[Collected data entries]

──────────

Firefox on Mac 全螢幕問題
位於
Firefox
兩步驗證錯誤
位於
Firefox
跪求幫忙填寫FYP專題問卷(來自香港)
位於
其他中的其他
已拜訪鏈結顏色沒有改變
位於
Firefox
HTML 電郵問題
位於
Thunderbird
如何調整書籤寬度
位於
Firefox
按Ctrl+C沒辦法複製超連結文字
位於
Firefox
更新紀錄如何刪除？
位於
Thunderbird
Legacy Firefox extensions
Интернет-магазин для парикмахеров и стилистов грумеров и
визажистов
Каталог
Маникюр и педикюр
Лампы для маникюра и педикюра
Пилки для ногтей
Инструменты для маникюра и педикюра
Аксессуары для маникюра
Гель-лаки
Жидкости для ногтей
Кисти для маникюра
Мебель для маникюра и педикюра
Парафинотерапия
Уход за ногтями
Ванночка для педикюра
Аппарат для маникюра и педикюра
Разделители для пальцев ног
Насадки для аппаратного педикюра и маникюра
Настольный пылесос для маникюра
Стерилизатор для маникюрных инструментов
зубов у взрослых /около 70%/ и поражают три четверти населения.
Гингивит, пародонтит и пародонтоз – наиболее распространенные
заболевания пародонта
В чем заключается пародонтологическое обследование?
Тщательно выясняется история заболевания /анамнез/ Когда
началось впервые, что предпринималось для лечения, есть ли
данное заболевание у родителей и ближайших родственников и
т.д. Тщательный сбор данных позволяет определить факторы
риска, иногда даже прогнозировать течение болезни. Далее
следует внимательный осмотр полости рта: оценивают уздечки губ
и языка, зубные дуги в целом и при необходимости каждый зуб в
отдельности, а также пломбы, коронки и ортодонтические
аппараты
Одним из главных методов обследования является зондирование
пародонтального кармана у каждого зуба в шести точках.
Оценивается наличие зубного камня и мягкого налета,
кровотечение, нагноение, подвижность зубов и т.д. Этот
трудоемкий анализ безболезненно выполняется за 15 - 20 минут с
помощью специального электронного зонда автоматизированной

──────────

Transcribe, exactly and without additions, the lines of the records above, beginning with the line that contains "Кисти для маникюра" and ending with the line that contains "Гингивит, пародонтит и", both included.

- **Expected answer**
Кисти для маникюра
Мебель для маникюра и педикюра
Парафинотерапия
Уход за ногтями
Ванночка для педикюра
Аппарат для маникюра и педикюра
Разделители для пальцев ног
Насадки для аппаратного педикюра и маникюра
Настольный пылесос для маникюра
Стерилизатор для маникюрных инструментов
зубов у взрослых /около 70%/ и поражают три четверти населения.
Гингивит, пародонтит и пародонтоз – наиболее распространенные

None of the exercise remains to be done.